Problem details: Among the lines of the records below, copy those that hold the word "Introdution".

Dataset records:
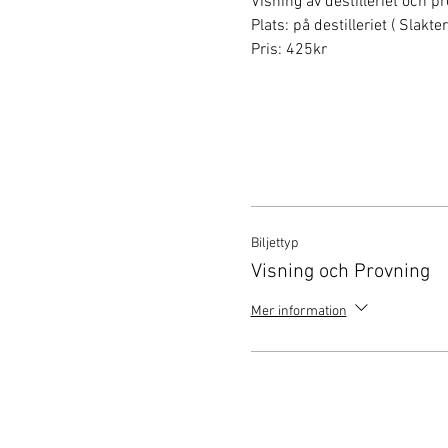
Visning av destilleriet och p
Plats: på destilleriet ( Slakt
Pris: 425kr
Biljettyp
Visning och Provning
Mer information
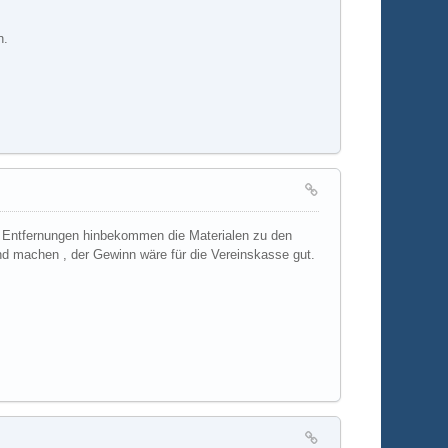
n.
km Entfernungen hinbekommen die Materialen zu den
and machen , der Gewinn wäre für die Vereinskasse gut.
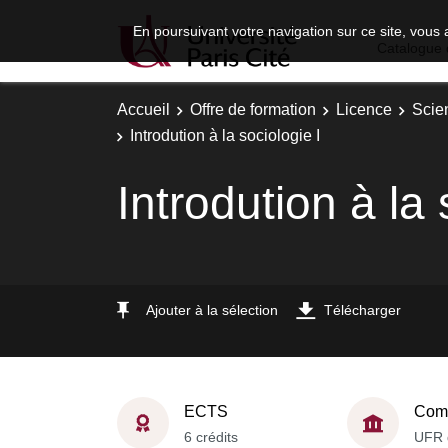
En poursuivant votre navigation sur ce site, vous 
Catalogue 
Accueil
Offre de formation
Licence
Scie
Introdution à la sociologie I
Introdution à la 
Ajouter à la sélection
Télécharger
ECTS
Comp
6 crédits
UFR 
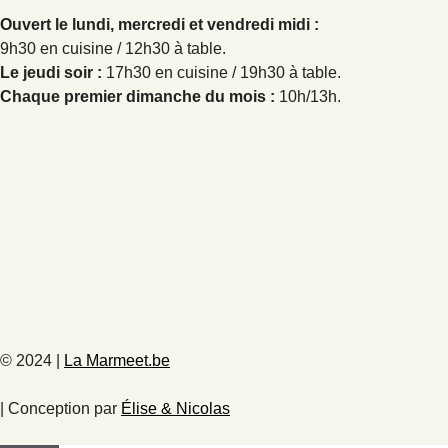
Ouvert le lundi, mercredi et vendredi midi :
9h30 en cuisine / 12h30 à table.
Le jeudi soir :
17h30 en cuisine / 19h30 à table.
Chaque premier dimanche du mois :
10h/13h.
© 2024 |
La Marmeet.be
| Conception par
Élise & Nicolas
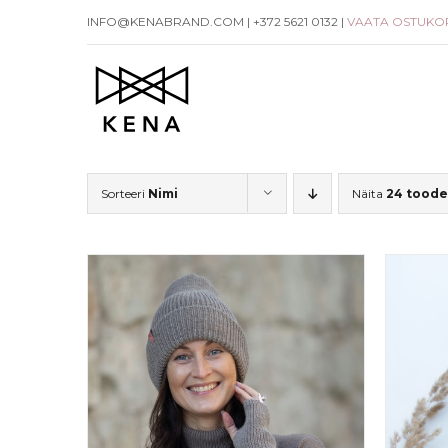
Skip
INFO@KENABRAND.COM | +372 5621 0132 |
VAATA OSTUKO
to
content
Sorteeri
Nimi
Näita
24 toode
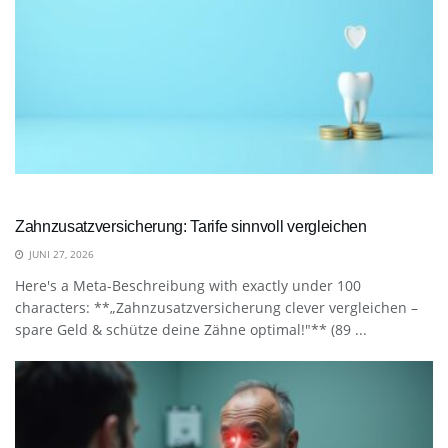
Zahnzusatzversicherung: Tarife sinnvoll vergleichen
JUNI 27, 2026
Here's a Meta-Beschreibung with exactly under 100
characters: **„Zahnzusatzversicherung clever vergleichen –
spare Geld & schütze deine Zähne optimal!"** (89 ...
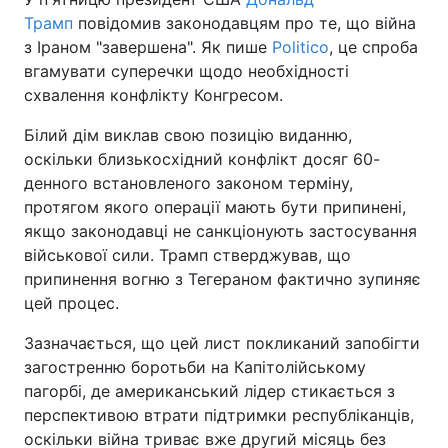
Трамп
повідомив законодавцям про те, що війна
з Іраном "завершена". Як пише
Politico
, це спроба
вгамувати суперечки щодо необхідності
схвалення конфлікту Конгресом.
Білий дім виклав свою позицію виданню,
оскільки близькосхідний конфлікт досяг 60-
денного встановленого законом терміну,
протягом якого операції мають бути припинені,
якщо законодавці не санкціонують застосування
військової сили. Трамп стверджував, що
припинення вогню з Тегераном фактично зупиняє
цей процес.
Зазначається, що цей лист покликаний запобігти
загостренню боротьби на Капітолійському
пагорбі, де американський лідер стикається з
перспективою втрати підтримки республіканців,
оскільки війна триває вже другий місяць без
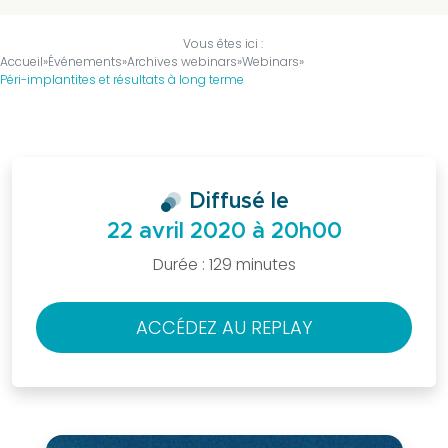
être
Vous êtes ici :
membre
Accueil
»
Événements
»
Archives webinars
»
Webinars
»
?
Péri-implantites et résultats à long terme
Bureau
national
Devenir
partenaire
Diffusé le
La
22 avril 2020 à 20h00
presse
Durée : 129 minutes
en
parle
Actualités
ACCÉDEZ AU REPLAY
Sociétés
Régionales
Evénements
Congrès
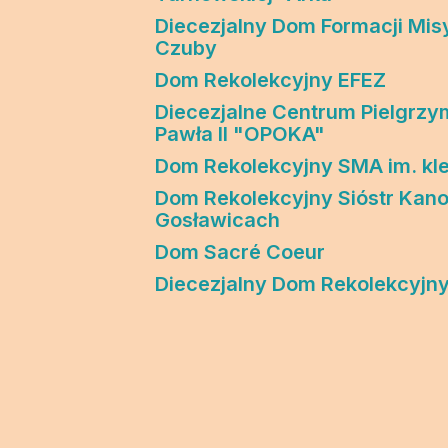
Edukacja
Duszpasters
Diecezjalny Dom Formacji Misy
Czuby
Archiwum Diecezjalne
Duszpaster
Dom Rekolekcyjny EFEZ
Instytucje
Duszpasters
Diecezjalne Centrum Pielgrzy
Pawła II "OPOKA"
Ruchy i stowarzyszenia
Domy rekol
Dom Rekolekcyjny SMA im. kl
Ochrona Dzieci i Młodzieży
Domy wypo
Dom Rekolekcyjny Sióstr Kan
Gosławicach
Dotacje i inwestycje
Dom Sacré Coeur
Diecezjalny Dom Rekolekcyjn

Output below:
Introdution à la sociologie I
Introdution à la 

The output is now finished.